**DIRECTIONS:**
Write the data below out exactly as it stands. Do not include the pictures.

[DATASET RECORDS Boundary: Start]

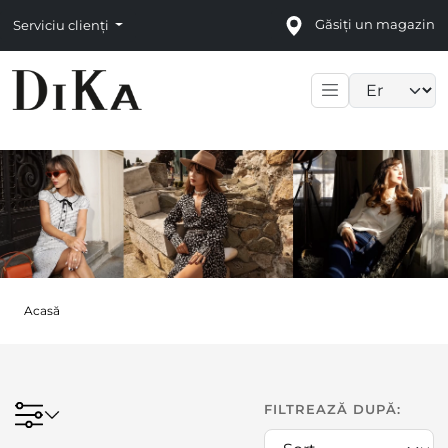
Găsiți un magazin
Serviciu clienți
Language sele
Acasă
FILTREAZĂ DUPĂ:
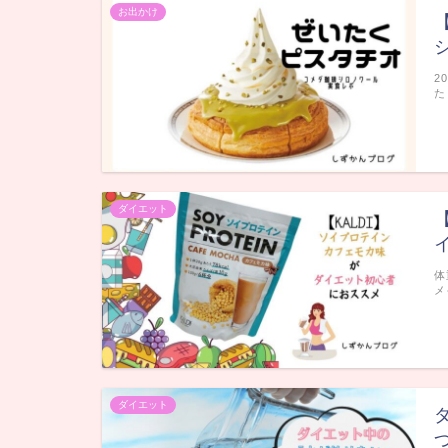
お出かけ
2
た
ダイエット
体
メ
ダイエット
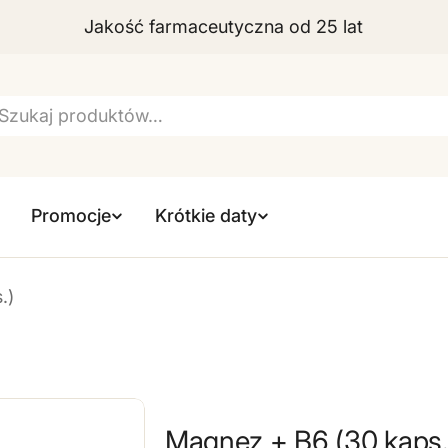
Jakość farmaceutyczna od 25 lat
szukiwarka
Promocje
Krótkie daty
.)
Magnez + B6 (30 kaps.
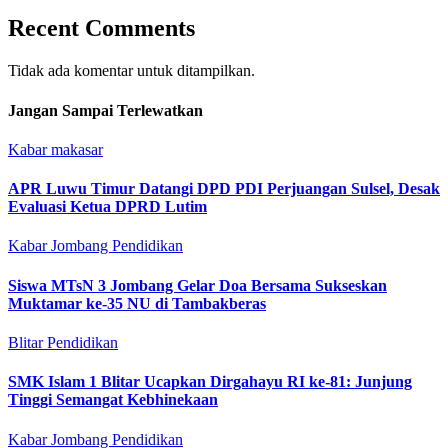
Recent Comments
Tidak ada komentar untuk ditampilkan.
Jangan Sampai Terlewatkan
Kabar makasar
APR Luwu Timur Datangi DPD PDI Perjuangan Sulsel, Desak
Evaluasi Ketua DPRD Lutim
Kabar Jombang
Pendidikan
Siswa MTsN 3 Jombang Gelar Doa Bersama Sukseskan
Muktamar ke-35 NU di Tambakberas
Blitar
Pendidikan
SMK Islam 1 Blitar Ucapkan Dirgahayu RI ke-81: Junjung
Tinggi Semangat Kebhinekaan
Kabar Jombang
Pendidikan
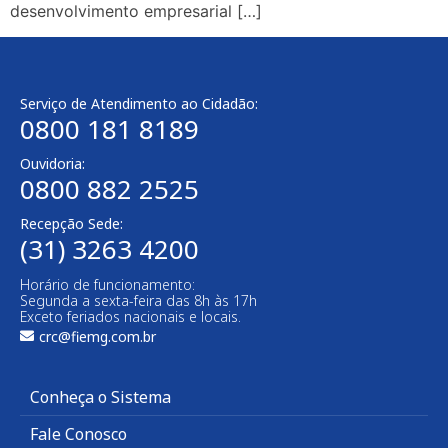
desenvolvimento empresarial […]
Serviço de Atendimento ao Cidadão:
0800 181 8189
Ouvidoria:
0800 882 2525
Recepção Sede:
(31) 3263 4200
Horário de funcionamento:
Segunda a sexta-feira das 8h às 17h
Exceto feriados nacionais e locais.
crc@fiemg.com.br
Conheça o Sistema
Fale Conosco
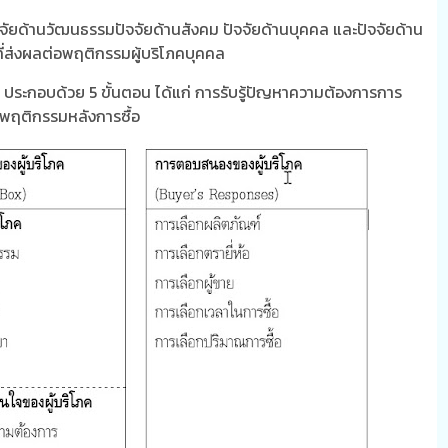
จัยด้านวัฒนธรรมปัจจัยด้านสังคม ปัจจัยด้านบุคคล และปัจจัยด้าน
ัยที่ส่งผลต่อพฤติกรรมผู้บริโภคบุคคล
 ประกอบด้วย 5 ขั้นตอน ได้แก่ การรับรู้ปัญหาความต้องการการ
 พฤติกรรมหลังการซื้อ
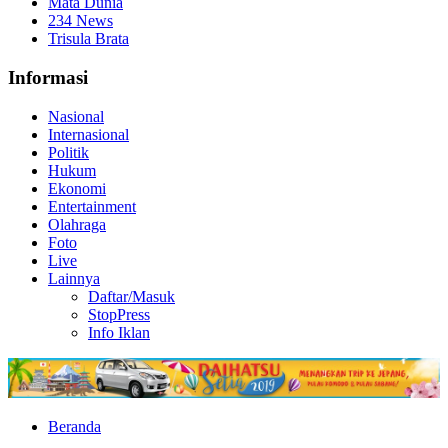
Mata Dunia
234 News
Trisula Brata
Informasi
Nasional
Internasional
Politik
Hukum
Ekonomi
Entertainment
Olahraga
Foto
Live
Lainnya
Daftar/Masuk
StopPress
Info Iklan
Beranda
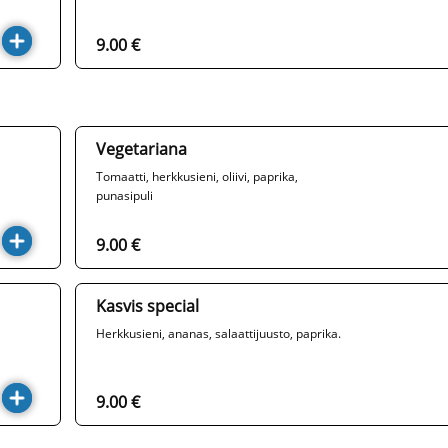
9.00 €
Vegetariana
Tomaatti, herkkusieni, oliivi, paprika,
punasipuli
9.00 €
Kasvis special
Herkkusieni, ananas, salaattijuusto, paprika.
9.00 €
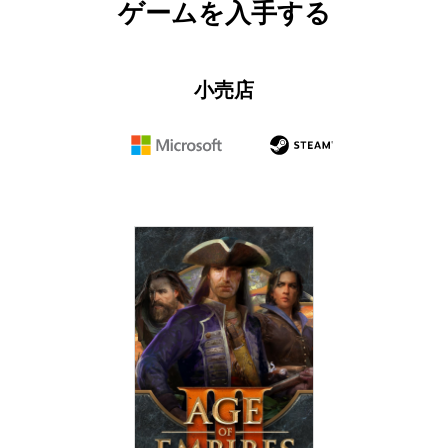
ゲームを入手する
小売店
企
企
業
業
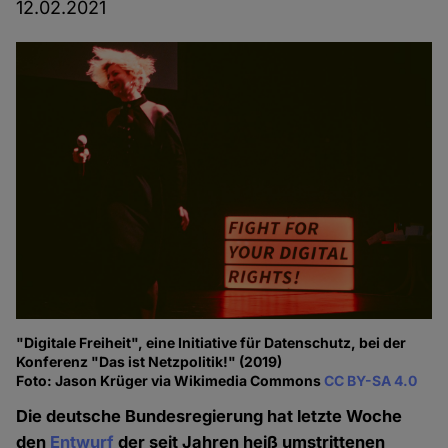
12.02.2021
"Digitale Freiheit", eine Initiative für Datenschutz, bei der
Konferenz "Das ist Netzpolitik!" (2019)
Foto: Jason Krüger via Wikimedia Commons
CC BY-SA 4.0
Die deutsche Bundesregierung hat letzte Woche
den
Entwurf
der seit Jahren heiß umstrittenen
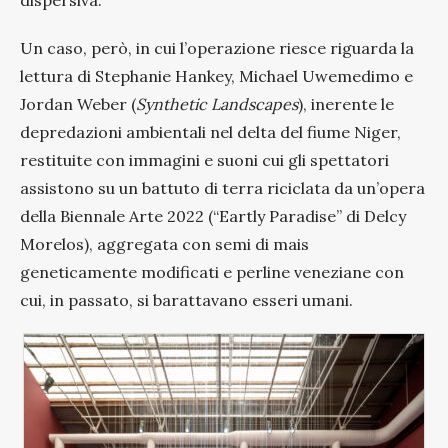
Un caso, però, in cui l’operazione riesce riguarda la
lettura di Stephanie Hankey, Michael Uwemedimo e
Jordan Weber (
Synthetic Landscapes
), inerente le
depredazioni ambientali nel delta del fiume Niger,
restituite con immagini e suoni cui gli spettatori
assistono su un battuto di terra riciclata da un’opera
della Biennale Arte 2022 (“Eartly Paradise” di Delcy
Morelos), aggregata con semi di mais
geneticamente modificati e perline veneziane con
cui, in passato, si barattavano esseri umani.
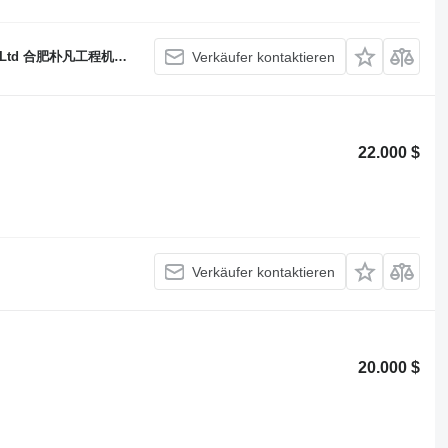
, Ltd 合肥朴凡工程机械有限公司
Verkäufer kontaktieren
22.000 $
Verkäufer kontaktieren
20.000 $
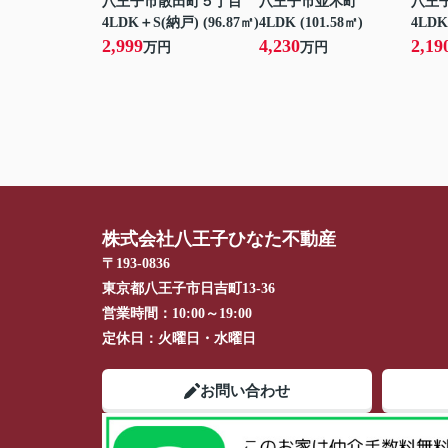
八王子市散田町５丁目
八王子市並木町
八王
4LDK＋S(納戸) (96.87㎡)
4LDK (101.58㎡)
4LDK
2,999
4,230
2,19
万円
万円
株式会社八王子ひなた不動産
〒193-0836
東京都八王子市日吉町13-36
営業時間：
10:00～19:00
定休日：
火曜日・水曜日
お問い合わせ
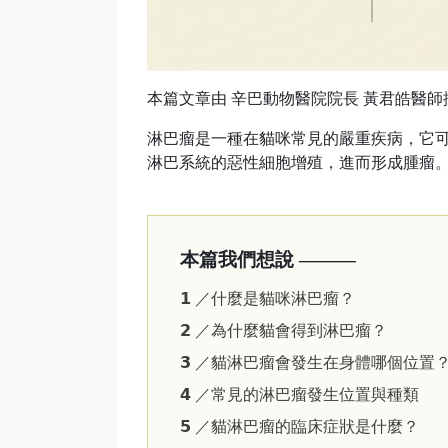
本篇文章由 辛巴動物醫院院長 黃君皓醫師
淋巴瘤是一種在貓咪常見的嚴重疾病，它
淋巴系統的惡性細胞增殖，進而形成腫瘤
本篇我們想說 ———
𝟭 ／什麼是貓咪淋巴瘤？
𝟮 ／為什麼貓會得到淋巴瘤？
𝟯 ／貓淋巴瘤會發生在身體哪個位置
𝟰 ／常見的淋巴瘤發生位置與種類
𝟱 ／貓淋巴瘤的臨床症狀是什麼？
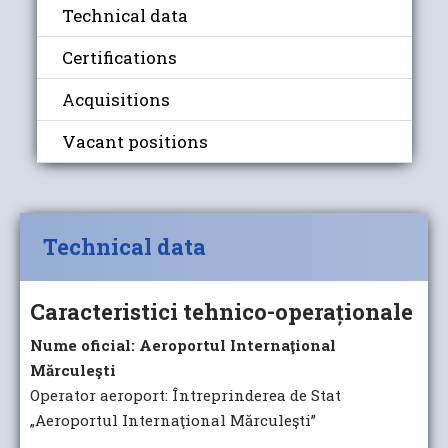
Technical data
Certifications
Acquisitions
Vacant positions
Technical data
Caracteristici tehnico-operaționale
Nume oficial: Aeroportul Internaţional
Mărculeşti
Operator aeroport: Întreprinderea de Stat
„Aeroportul Internaţional Mărculeşti”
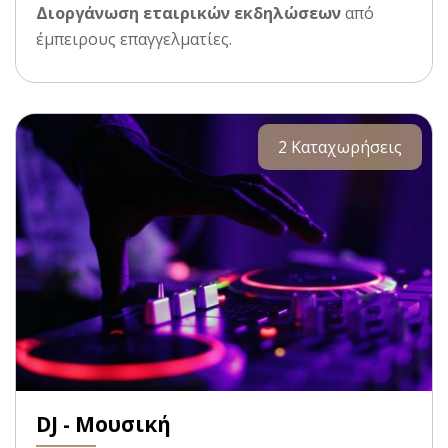
Διοργάνωση εταιρικών εκδηλώσεων
από
έμπειρους επαγγελματίες.
2 Καταχωρήσεις
DJ - Μουσική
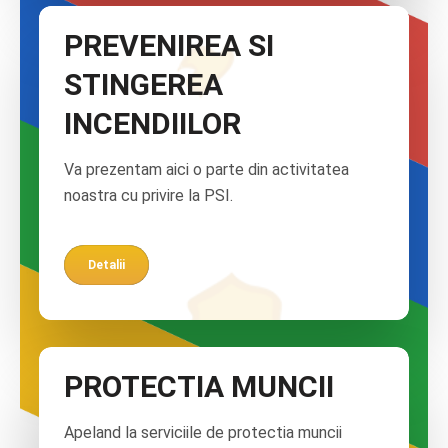
PREVENIREA SI
STINGEREA
INCENDIILOR
Va prezentam aici o parte din activitatea
noastra cu privire la PSI.
Detalii
PROTECTIA MUNCII
Apeland la serviciile de protectia muncii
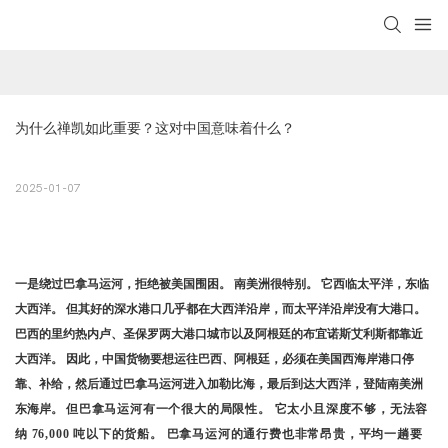
为什么禅凯如此重要？这对中国意味着什么？
2025-01-07
一是绕过巴拿马运河，拒绝被美国围困。 南美洲很特别。 它西临太平洋，东临
大西洋。 但其好的深水港口几乎都在大西洋沿岸，而太平洋沿岸没有大港口。
巴西的里约热内卢、圣保罗两大港口城市以及阿根廷的布宜诺斯艾利斯都靠近
大西洋。 因此，中国货物要想运往巴西、阿根廷，必须在美国西海岸港口停
靠、补给，然后通过巴拿马运河进入加勒比海，最后到达大西洋，登陆南美洲
东海岸。
但巴拿马运河有一个很大的局限性。 它太小且深度不够，无法容
纳 76,000 吨以下的货船。 巴拿马运河的通行费也非常昂贵，平均一趟要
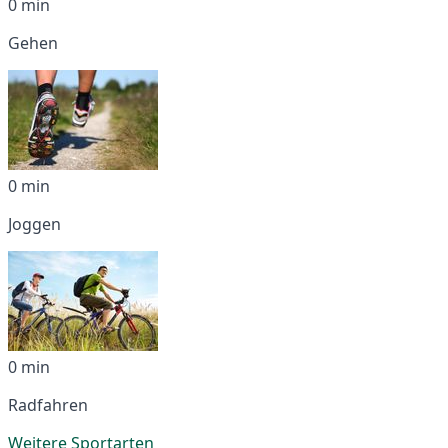
0 min
Gehen
0 min
Joggen
0 min
Radfahren
Weitere Sportarten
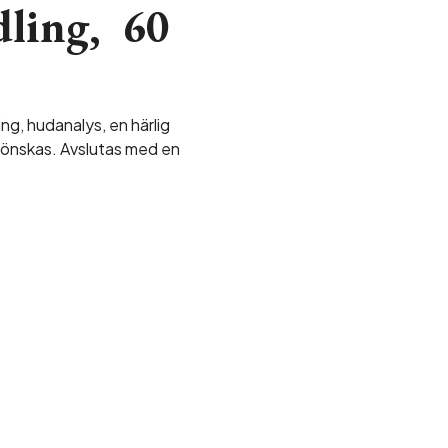
dling, 60
ng, hudanalys, en härlig
 önskas. Avslutas med en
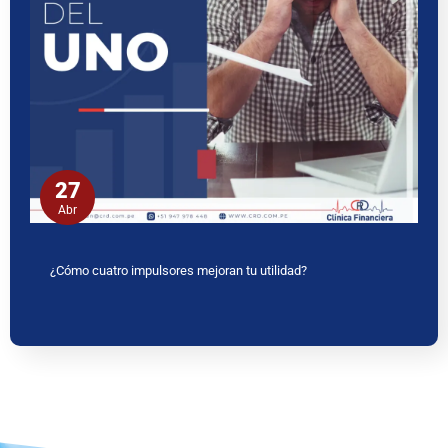
27
Abr
¿Cómo cuatro impulsores mejoran tu utilidad?
www.ceritaseks2.com
teen gets her boobs sucked her.
tamil
kamakathai
biwi ki chudai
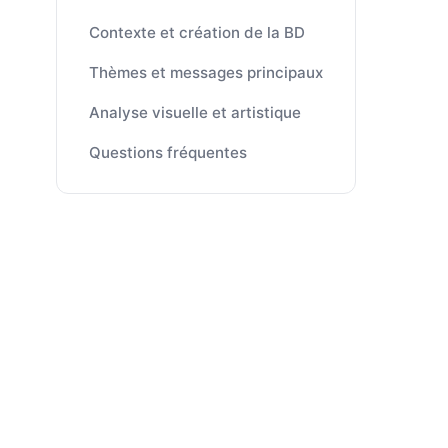
Contexte et création de la BD
Thèmes et messages principaux
Analyse visuelle et artistique
Questions fréquentes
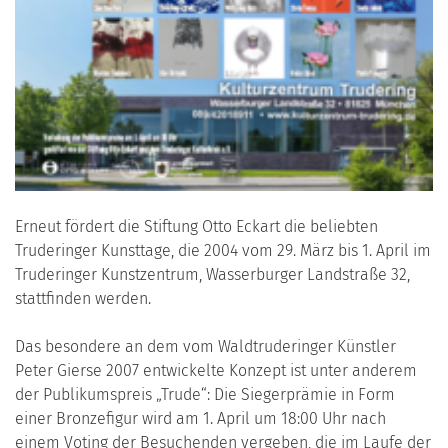
Erneut fördert die Stiftung Otto Eckart die beliebten
Truderinger Kunsttage, die 2004 vom 29. März bis 1. April im
Truderinger Kunstzentrum, Wasserburger Landstraße 32,
stattfinden werden.
Das besondere an dem vom Waldtruderinger Künstler
Peter Gierse 2007 entwickelte Konzept ist unter anderem
der Publikumspreis „Trude“: Die Siegerprämie in Form
einer Bronzefigur wird am 1. April um 18:00 Uhr nach
einem Voting der Besuchenden vergeben, die im Laufe der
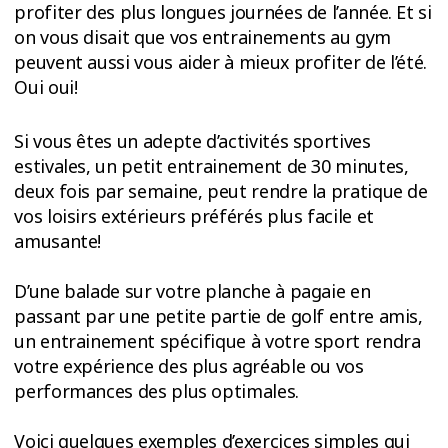
profiter des plus longues journées de l’année. Et si
on vous disait que vos entrainements au gym
peuvent aussi vous aider à mieux profiter de l’été.
Oui oui!
Si vous êtes un adepte d’activités sportives
estivales, un petit entrainement de 30 minutes,
deux fois par semaine, peut rendre la pratique de
vos loisirs extérieurs préférés plus facile et
amusante!
D’une balade sur votre planche à pagaie en
passant par une petite partie de golf entre amis,
un entrainement spécifique à votre sport rendra
votre expérience des plus agréable ou vos
performances des plus optimales.
Voici quelques exemples d’exercices simples qui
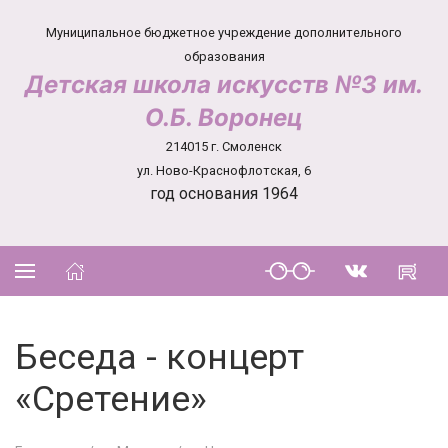
Муниципальное бюджетное учреждение дополнительного
образования
Детская школа искусств №3 им.
О.Б. Воронец
214015 г. Смоленск
ул. Ново-Краснофлотская, 6
год основания 1964
Беседа - концерт
«Сретение»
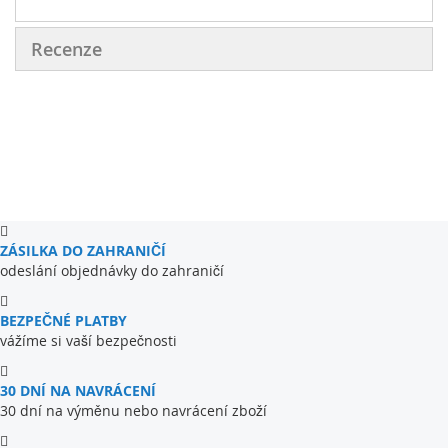
Recenze
ZÁSILKA DO ZAHRANIČÍ
odeslání objednávky do zahraničí
BEZPEČNÉ PLATBY
vážíme si vaší bezpečnosti
30 DNÍ NA NAVRÁCENÍ
30 dní na výměnu nebo navrácení zboží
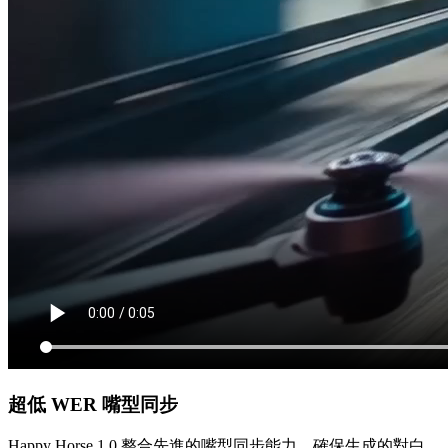
超低 WER 嘴型同步
Happy Horse 1.0 整合先進的嘴型同步能力，確保生成的對白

[DATASET RECORDS Boundary: End]

**OUTPUT OF THE TASK:**
Găsiți un magazin
Serviciu clienți
Language sele
Acasă
FILTREAZĂ DUPĂ:
お出かけ
2
た
ダイエット
体
メ
ダイエット
Jakość farmaceutyczna od 25 lat
szukiwarka
Promocje
Krótkie daty
.)
Magnez + B6 (30 kaps.
Recent Comments
Tidak ada komentar untuk ditampilkan.
Jangan Sampai Terlewatkan
Kabar makasar
APR Luwu Timur Datangi DPD PDI Perjuangan Sulsel, Desak
Evaluasi Ketua DPRD Lutim
Kabar Jombang
Pendidikan
Siswa MTsN 3 Jombang Gelar Doa Bersama Sukseskan
Muktamar ke-35 NU di Tambakberas
Blitar
Pendidikan
SMK Islam 1 Blitar Ucapkan Dirgahayu RI ke-81: Junjung
Tinggi Semangat Kebhinekaan
Kabar Jombang
Pendidikan
desenvolvimento empresarial […]
Serviço de Atendimento ao Cidadão:
0800 181 8189
Ouvidoria:
0800 882 2525
Recepção Sede:
(31) 3263 4200
Horário de funcionamento:
Segunda a sexta-feira das 8h às 17h
Exceto feriados nacionais e locais.
crc@fiemg.com.br
Conheça o Sistema
Fale Conosco
จัยด้านวัฒนธรรมปัจจัยด้านสังคม ปัจจัยด้านบุคคล และปัจจัยด้าน
ัยที่ส่งผลต่อพฤติกรรมผู้บริโภคบุคคล
 ประกอบด้วย 5 ขั้นตอน ได้แก่ การรับรู้ปัญหาความต้องการการ
 พฤติกรรมหลังการซื้อ
Mata Dunia
234 News
Trisula Brata
Informasi
Nasional
Internasional
Politik
Hukum
Ekonomi
Entertainment
Olahraga
Foto
Live
Lainnya
Daftar/Masuk
StopPress
Info Iklan
Beranda
9.00 €
Vegetariana
Tomaatti, herkkusieni, oliivi, paprika,
punasipuli
9.00 €
Kasvis special
Herkkusieni, ananas, salaattijuusto, paprika.
9.00 €
ゲームを入手する
小売店
企
企
業
業
12.02.2021
"Digitale Freiheit", eine Initiative für Datenschutz, bei der
Konferenz "Das ist Netzpolitik!" (2019)
Foto: Jason Krüger via Wikimedia Commons
CC BY-SA 4.0
Die deutsche Bundesregierung hat letzte Woche
den
Entwurf
der seit Jahren heiß umstrittenen
Un caso, però, in cui l’operazione riesce riguarda la
lettura di Stephanie Hankey, Michael Uwemedimo e
Jordan Weber (
Synthetic Landscapes
), inerente le
depredazioni ambientali nel delta del fiume Niger,
restituite con immagini e suoni cui gli spettatori
assistono su un battuto di terra riciclata da un’opera
della Biennale Arte 2022 (“Eartly Paradise” di Delcy
Morelos), aggregata con semi di mais
geneticamente modificati e perline veneziane con
cui, in passato, si barattavano esseri umani.
, Ltd 合肥朴凡工程机械有限公司
Verkäufer kontaktieren
22.000 $
Verkäufer kontaktieren
20.000 $
八王子市散田町５丁目
八王子市並木町
八王
4LDK＋S(納戸) (96.87㎡)
4LDK (101.58㎡)
4LDK
2,999
4,230
2,19
万円
万円
株式会社八王子ひなた不動産
〒193-0836
東京都八王子市日吉町13-36
営業時間：
10:00～19:00
定休日：
火曜日・水曜日
お問い合わせ
本篇文章由 辛巴動物醫院院長 黃君皓醫師
淋巴瘤是一種在貓咪常見的嚴重疾病，它
淋巴系統的惡性細胞增殖，進而形成腫瘤
本篇我們想說 ———
𝟭 ／什麼是貓咪淋巴瘤？
𝟮 ／為什麼貓會得到淋巴瘤？
𝟯 ／貓淋巴瘤會發生在身體哪個位置
𝟰 ／常見的淋巴瘤發生位置與種類
𝟱 ／貓淋巴瘤的臨床症狀是什麼？
Technical data
Certifications
Acquisitions
Vacant positions
Technical data
Caracteristici tehnico-operaționale
Nume oficial: Aeroportul Internaţional
Mărculeşti
Operator aeroport: Întreprinderea de Stat
„Aeroportul Internaţional Mărculeşti”
Διοργάνωση εταιρικών εκδηλώσεων
από
έμπειρους επαγγελματίες.
2 Καταχωρήσεις
DJ - Μουσική
PREVENIREA SI
STINGEREA
INCENDIILOR
Va prezentam aici o parte din activitatea
noastra cu privire la PSI.
Detalii
PROTECTIA MUNCII
Apeland la serviciile de protectia muncii
为什么禅凯如此重要？这对中国意味着什么？
2025-01-07
一是绕过巴拿马运河，拒绝被美国围困。 南美洲很特别。 它西临太平洋，东临
大西洋。 但其好的深水港口几乎都在大西洋沿岸，而太平洋沿岸没有大港口。
巴西的里约热内卢、圣保罗两大港口城市以及阿根廷的布宜诺斯艾利斯都靠近
大西洋。 因此，中国货物要想运往巴西、阿根廷，必须在美国西海岸港口停
靠、补给，然后通过巴拿马运河进入加勒比海，最后到达大西洋，登陆南美洲
东海岸。
但巴拿马运河有一个很大的局限性。 它太小且深度不够，无法容
纳 76,000 吨以下的货船。 巴拿马运河的通行费也非常昂贵，平均一趟要
0 min
Gehen
0 min
Joggen
0 min
Radfahren
Weitere Sportarten
dling, 60
ng, hudanalys, en härlig
 önskas. Avslutas med en
27
Abr
¿Cómo cuatro impulsores mejoran tu utilidad?
www.ceritaseks2.com
teen gets her boobs sucked her.
tamil
kamakathai
biwi ki chudai
Contexte et création de la BD
Thèmes et messages principaux
Analyse visuelle et artistique
Questions fréquentes
Erneut fördert die Stiftung Otto Eckart die beliebten
Truderinger Kunsttage, die 2004 vom 29. März bis 1. April im
Truderinger Kunstzentrum, Wasserburger Landstraße 32,
stattfinden werden.
Das besondere an dem vom Waldtruderinger Künstler
Peter Gierse 2007 entwickelte Konzept ist unter anderem
der Publikumspreis „Trude“: Die Siegerprämie in Form
einer Bronzefigur wird am 1. April um 18:00 Uhr nach
einem Voting der Besuchenden vergeben, die im Laufe der
profiter des plus longues journées de l’année. Et si
on vous disait que vos entrainements au gym
peuvent aussi vous aider à mieux profiter de l’été.
Oui oui!
Si vous êtes un adepte d’activités sportives
estivales, un petit entrainement de 30 minutes,
deux fois par semaine, peut rendre la pratique de
vos loisirs extérieurs préférés plus facile et
amusante!
D’une balade sur votre planche à pagaie en
passant par une petite partie de golf entre amis,
un entrainement spécifique à votre sport rendra
votre expérience des plus agréable ou vos
performances des plus optimales.
Voici quelques exemples d’exercices simples qui
Муниципальное бюджетное учреждение дополнительного
образования
Детская школа искусств №3 им.
О.Б. Воронец
214015 г. Смоленск
ул. Ново-Краснофлотская, 6
год основания 1964
Беседа - концерт
«Сретение»
Recenze
ZÁSILKA DO ZAHRANIČÍ
odeslání objednávky do zahraničí
BEZPEČNÉ PLATBY
vážíme si vaší bezpečnosti
30 DNÍ NA NAVRÁCENÍ
30 dní na výměnu nebo navrácení zboží
超低 WER 嘴型同步
Happy Horse 1.0 整合先進的嘴型同步能力，確保生成的對白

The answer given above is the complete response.